Wolfgang Amadeus (1756-1791) Mozart, een van de grootste musici uit de geschiedenis, werd geboren in de Oostenrijkse stad Salzburg. Zijn vader was eveneens een musicus; Wolfgang zelf werd in zijn jeugd ‘het wonderkind’ genoemd.
Reeds op driejarige leeftijd begon hij belangstelling voor muziek te tonen. Op een dag had hij geluisterd naar de muziekles van zijn oudere zusje. Toen de les beëindigd was, ging de jongen voor het klavier zitten en speelde een van de zojuist gehoorde composities na! Wolfgangs vader besefte al spoedig dat zijn zoon grote talenten bezat. Toen de jonge Mozart vier jaar was, begon hij muzieklessen te krijgen. Hij maakte snelle vorderingen en een jaar later speelde hij niet alleen uitstekend maar had hij ook reeds een aantal muziekstukken gecomponeerd!Toen Wolfgang zeven was geworden, nam zijn vader hem en zijn zusje mee op een toernee langs de belangrijkste steden van Europa. De tocht begon in München, waar de twee Mozartkinderen drie jaar lang concerten gaven. Vervolgens ging de reis naar Wenen, Parijs en Londen. Het publiek stond perplex over de twee wonderkinderen. Op een keer speelden ze in Wenen toen de Oostenrijkse keizer aan Wolfgang vroeg of hij evengoed zou kunnen spelen als de toetsen van de piano bedekt waren met een doek. Wolfgang antwoordde niet maar toen de doek er lag, bleek zijn spel daardoor op geen enkele wijze beïnvloed te worden.

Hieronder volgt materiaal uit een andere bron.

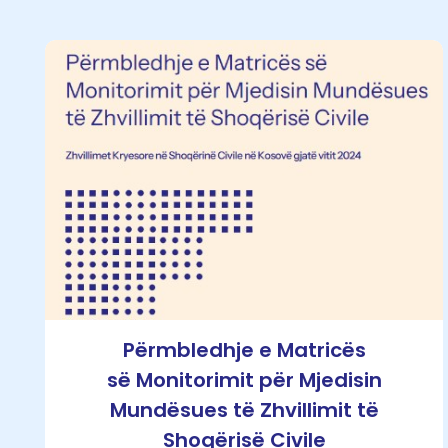
Përmbledhje e Matricës
së Monitorimit për Mjedisin
Mundësues të Zhvillimit të
Shoqërisë Civile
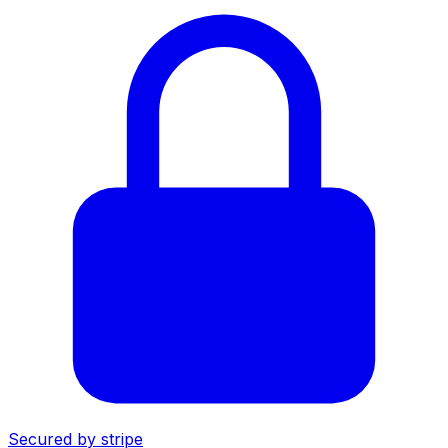
Secured by
stripe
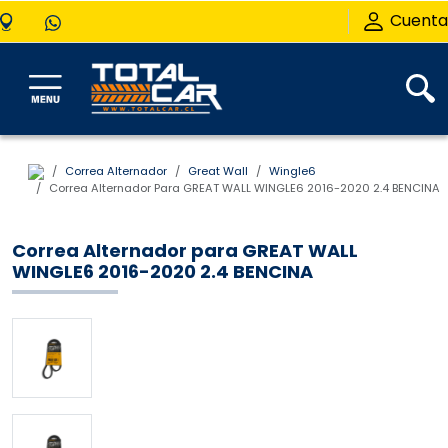
Cuenta
Correa Alternador
Great Wall
Wingle6
Correa Alternador Para GREAT WALL WINGLE6 2016-2020 2.4 BENCINA
Correa Alternador para GREAT WALL
WINGLE6 2016-2020 2.4 BENCINA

Iedereen mocht Wolfgang graag. Op een dag viel hij in het keizerlijke paleis over de gepolijste vloer. De ook nog jeugdige dochter van de keizer snelde toe om hem overeind te helpen waarop Wolfgang zelfverzekerd opmerkte: ‘Wat ben jij vriendelijk. Misschien trouw ik nog wel eens met je !’ Het aldus beloonde prinsesje was Maria Antoinette, die later koningin van Frankrijk zou worden! Wolfgang bespeelde het orgel en de viool even uitstekend als het klavier, hoewel hij op deze instrumenten nooit les had gekregen.
Toen hij 13 was, vertrok hij naar Italië om er concerten te geven. In Rome werd hij uitgenodigd te luisteren naar muziek, die nog niet was uitgegeven - maar hij kreeg geen toestemming de geschreven muziek te zien. Na afloop van het concert ging Mozart naar zijn kamer en schreef de zojuist gehoorde melodieën noot voor noot op - uit zijn geheugen. Niemand had tot dan toe geloofd dat zoiets mogelijk was. In Rome ook kende de paus hem de Orde van de Gouden Spoor toe; dat betekende dus, dat Mozart al op zijn 13e jaar geridderd werd.
Op 25-jarige leeftijd vestigde Mozart zich te Wenen, waar hij in het huwelijk trad met Constanze von Weber.
De bevolking was heel vaak enthousiast over zijn muziek - maar hij verdiende met dat alles zo weinig geld, dat hij voor de rest van zijn leven een armoedig bestaan leidde.
Mozart besteedde elke dag uren aan zijn werk. Een dergelijke inspanning kon hij echter niet verdragen en toen hij 35 was, begaf zijn gezondheid het. In zijn laatste levensjaar schreef hij een van zijn grootste werken, zijn Requiemmis. Hij leefde niet lang genoeg meer om het gehele werk te voltooien; dat werd na zijn dood gedaan door een van zijn leerlingen. Niemand weet precies waar Mozart begraven ligt. Een aantal jaren na zijn dood werd in Wenen een monument voor hem opgericht.
Mozart was zowel thuis op het gebied van de symfonische als op dat van de operamuziek. Drie van zijn grootste opera’s zijn ‘De Toverfluit’, ‘De Bruiloft van Figaro’ en ‘Don Giovanni’. Hij schreef verder 48 symfonieën, waarvan de eerste reeds op achtjarige leeftijd. Als zijn beste symfonie wordt de ‘Jupiter’ beschouwd; hij componeerde die in 15 dagen. Hij schreef in zijn korte leven ongeveer 650 composities.